# Cell Types Ontology

## Imports

In [1]:
import json
import rdflib
import pandas as pd
from rdflib import RDF, RDFS, XSD, OWL, URIRef, BNode, SKOS
from rdflib.paths import OneOrMore
import pprint

from kgforge.core import KnowledgeGraphForge
from kgforge.specializations.mappings import DictionaryMapping

from bmo.utils import BMO, MBA, BRAIN_REGION_ONTOLOGY_URI, NSG, SCHEMAORG, SHACL, NXV
from bmo.ontologies import subontology_from_term

## Helper functions

In [2]:
def has_relation(graph, subject_id, relationship, object_id):
    if (subject_id, RDFS.subClassOf/OWL.onProperty, relationship) in graph \
        and  (subject_id, RDFS.subClassOf/OWL.someValuesFrom, object_id) in graph:
        return True
    else:
        return False

## Load Ontology

In [3]:
base = "../../ontologies/bbp" # Provide the directory into which you have downloaded the Cell Types and Brain Region Ontology from WebProtégé

## Get available Cell Types

In [4]:
cell_type_ontology = rdflib.Graph()
cell_type_ontology.parse("../../ontologies/bbp/celltypes.ttl")
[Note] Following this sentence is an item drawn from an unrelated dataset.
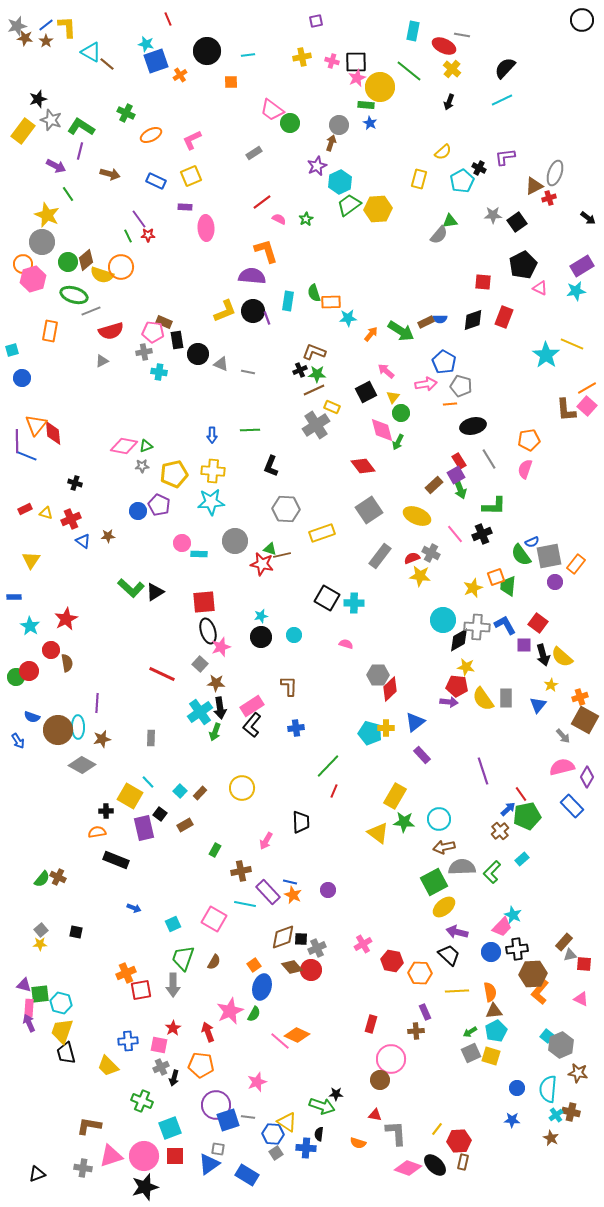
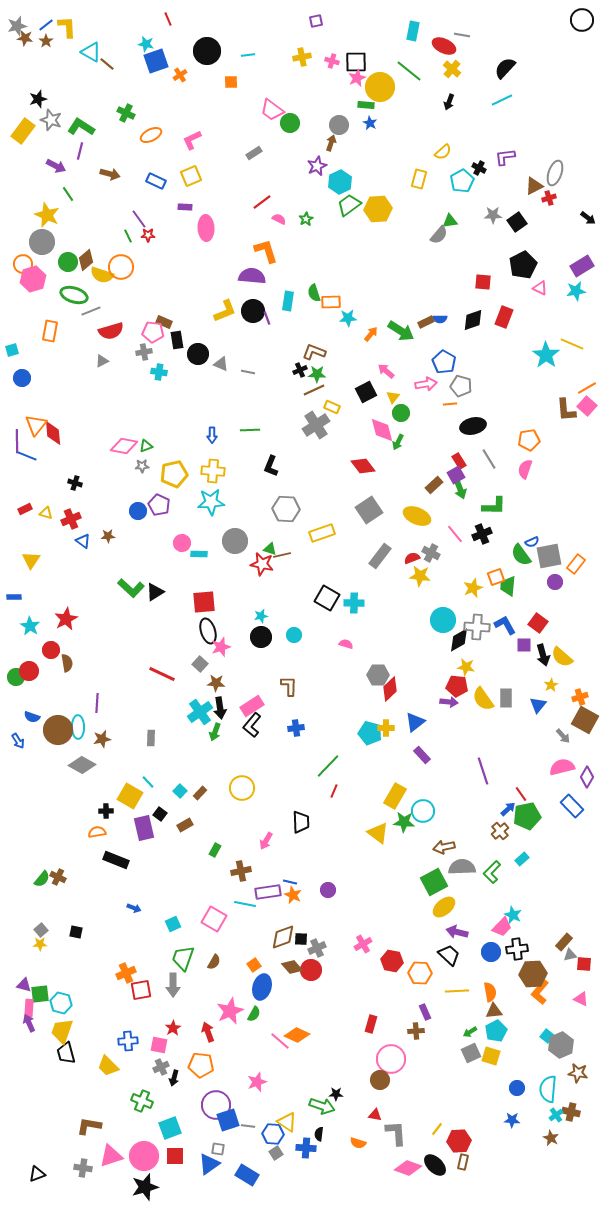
cyan circle at (439, 819): moved 16 px left, 8 px up
purple rectangle at (268, 892): rotated 55 degrees counterclockwise
gray line at (248, 1117): moved 9 px down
<Graph identifier=N83a4d2729df341cc9b561ccabe293484 (<class 'rdflib.graph.Graph'>)>

## Load excel file

In [5]:
hip_dict = pd.read_excel("../data/cell_metypes/CellTypesandMissingData-Version2-20230614_cleaned.xlsx", sheet_name=None)

In [6]:
skiping = ['Etypes', 'Mtypes', 'hippocampus', 'hippocampus - abbreviations', 'cortex', 'Notes', 'Percent inhibitory by region', 'basal ganglia', 'basal ganglia simple']

## Add to the Cell Types Ontology

### All labels from Cell Type Ontology

In [7]:
all_labels = []
all_prefLables = []
all_notations = []

### Get all labels

In [8]:
for s, p, o in cell_type_ontology.triples((None, RDFS.label, None)):
    all_labels.append(str(o))
for s, p, o in cell_type_ontology.triples((None, SKOS.prefLabel, None)):
    all_prefLables.append(str(o))
for s, p, o in cell_type_ontology.triples((None, SKOS.notation, None)):
    all_notations.append(str(o))
    

In [9]:
all_acronyms = []

In [10]:
for region in hip_dict.keys():
    if region not in skiping:
        rgn_df = hip_dict[region]
        brain_regions = rgn_df['BBP ATLAS Brain Region'].dropna().unique()
        for br in brain_regions:
            sub_df = rgn_df.loc[rgn_df['BBP ATLAS Brain Region'] == br]
            for irow, row in sub_df.iterrows():
                valid = row['Nexus Status (N=Not Ready ,Y=Yes ready,D=Done)'].lower() if not pd.isna(row['Nexus Status (N=Not Ready ,Y=Yes ready,D=Done)']) else False
                if valid:
                    all_acronyms.append(row['Acronym'])

In [11]:
all_possible_labels = set(all_labels + all_prefLables + all_notations)

In [12]:
repeated = [s for s in all_acronyms if s not in set(all_acronyms)]

In [13]:
assert not repeated

In [19]:
missing = [s for s in all_acronyms if s not in all_possible_labels and not pd.isna(s)]

In [20]:
assert not missing